Model Predictive Adversarial Imitation Learning for Planning from Observation
This work addresses the challenge of reliable planning from observation-only demonstrations for robotics and control applications, representing an incremental advancement by integrating existing methods.
The paper tackles the problem of learning to plan from ambiguous and incomplete human demonstrations by unifying inverse reinforcement learning with model predictive control, resulting in significant improvements in sample efficiency, out-of-distribution generalization, and robustness in simulated and real-world experiments.
Human demonstration data is often ambiguous and incomplete, motivating imitation learning approaches that also exhibit reliable planning behavior.

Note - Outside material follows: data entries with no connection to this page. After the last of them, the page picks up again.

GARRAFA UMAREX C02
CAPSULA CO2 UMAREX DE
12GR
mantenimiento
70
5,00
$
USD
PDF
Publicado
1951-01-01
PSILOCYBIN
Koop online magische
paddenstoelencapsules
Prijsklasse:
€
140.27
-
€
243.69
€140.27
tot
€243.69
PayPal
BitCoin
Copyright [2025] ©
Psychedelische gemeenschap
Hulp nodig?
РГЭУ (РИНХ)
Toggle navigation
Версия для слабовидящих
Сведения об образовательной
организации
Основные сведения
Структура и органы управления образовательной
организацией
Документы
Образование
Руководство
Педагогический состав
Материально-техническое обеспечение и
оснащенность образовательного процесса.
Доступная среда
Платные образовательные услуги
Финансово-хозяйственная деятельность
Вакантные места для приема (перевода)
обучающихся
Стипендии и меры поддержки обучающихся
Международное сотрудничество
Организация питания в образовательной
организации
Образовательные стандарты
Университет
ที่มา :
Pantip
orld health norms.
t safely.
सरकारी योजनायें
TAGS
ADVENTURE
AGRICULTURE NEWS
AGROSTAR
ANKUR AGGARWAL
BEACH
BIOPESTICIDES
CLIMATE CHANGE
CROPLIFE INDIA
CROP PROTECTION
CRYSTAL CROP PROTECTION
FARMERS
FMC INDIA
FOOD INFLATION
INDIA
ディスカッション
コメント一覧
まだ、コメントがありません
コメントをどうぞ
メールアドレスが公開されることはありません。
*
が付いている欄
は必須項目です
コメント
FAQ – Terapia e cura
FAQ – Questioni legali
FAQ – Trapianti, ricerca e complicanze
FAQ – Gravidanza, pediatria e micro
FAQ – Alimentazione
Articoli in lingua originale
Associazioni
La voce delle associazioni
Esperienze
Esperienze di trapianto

A common paradigm to perform planning-from-demonstration involves learning a reward function via Inverse Reinforcement Learning (IRL) then deploying this reward via Model Predictive Control (MPC). Towards unifying these methods, we derive a replacement of the policy in IRL with a planning-based agent. With connections to Adversarial Imitation Learning, this formulation enables end-to-end interactive learning of planners from observation-only demonstrations. In addition to benefits in interpretability, complexity, and safety, we study and observe significant improvements on sample efficiency, out-of-distribution generalization, and robustness. The study includes evaluations in both simulated control benchmarks and real-world navigation experiments using few-to-single observation-only demonstrations.